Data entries
§ §

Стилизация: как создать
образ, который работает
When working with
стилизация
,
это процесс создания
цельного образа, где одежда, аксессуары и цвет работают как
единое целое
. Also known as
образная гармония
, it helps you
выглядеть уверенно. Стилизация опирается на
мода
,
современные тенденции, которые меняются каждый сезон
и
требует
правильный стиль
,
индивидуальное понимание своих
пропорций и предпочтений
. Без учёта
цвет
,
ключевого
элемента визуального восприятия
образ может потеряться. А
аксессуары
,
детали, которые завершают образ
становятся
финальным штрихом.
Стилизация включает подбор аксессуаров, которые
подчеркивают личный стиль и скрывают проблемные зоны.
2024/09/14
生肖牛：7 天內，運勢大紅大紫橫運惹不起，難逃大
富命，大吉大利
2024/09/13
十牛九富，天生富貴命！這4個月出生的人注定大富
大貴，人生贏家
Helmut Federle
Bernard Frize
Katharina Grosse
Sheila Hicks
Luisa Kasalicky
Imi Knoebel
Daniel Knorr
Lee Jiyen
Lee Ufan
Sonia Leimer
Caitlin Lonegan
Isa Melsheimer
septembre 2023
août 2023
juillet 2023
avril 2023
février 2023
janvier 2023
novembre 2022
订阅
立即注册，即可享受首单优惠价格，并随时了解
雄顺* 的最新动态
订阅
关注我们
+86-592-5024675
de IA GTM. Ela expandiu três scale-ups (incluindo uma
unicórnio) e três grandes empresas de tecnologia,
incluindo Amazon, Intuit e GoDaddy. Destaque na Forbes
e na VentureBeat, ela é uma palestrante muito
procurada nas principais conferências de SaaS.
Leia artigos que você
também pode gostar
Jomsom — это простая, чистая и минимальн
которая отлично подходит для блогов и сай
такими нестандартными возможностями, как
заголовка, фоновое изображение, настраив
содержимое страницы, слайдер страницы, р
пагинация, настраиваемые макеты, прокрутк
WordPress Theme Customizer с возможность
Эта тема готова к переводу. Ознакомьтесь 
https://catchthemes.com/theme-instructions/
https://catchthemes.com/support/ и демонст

§ §

## Task statement:
The answer is the lines above between the line holding "Стилизация включает подбор" and the line holding "incluindo Amazon, Intuit", inclusive, each written out exactly, and no others.

## Written answer:
Стилизация включает подбор аксессуаров, которые
подчеркивают личный стиль и скрывают проблемные зоны.
2024/09/14
生肖牛：7 天內，運勢大紅大紫橫運惹不起，難逃大
富命，大吉大利
2024/09/13
十牛九富，天生富貴命！這4個月出生的人注定大富
大貴，人生贏家
Helmut Federle
Bernard Frize
Katharina Grosse
Sheila Hicks
Luisa Kasalicky
Imi Knoebel
Daniel Knorr
Lee Jiyen
Lee Ufan
Sonia Leimer
Caitlin Lonegan
Isa Melsheimer
septembre 2023
août 2023
juillet 2023
avril 2023
février 2023
janvier 2023
novembre 2022
订阅
立即注册，即可享受首单优惠价格，并随时了解
雄顺* 的最新动态
订阅
关注我们
+86-592-5024675
de IA GTM. Ela expandiu três scale-ups (incluindo uma
unicórnio) e três grandes empresas de tecnologia,
incluindo Amazon, Intuit e GoDaddy. Destaque na Forbes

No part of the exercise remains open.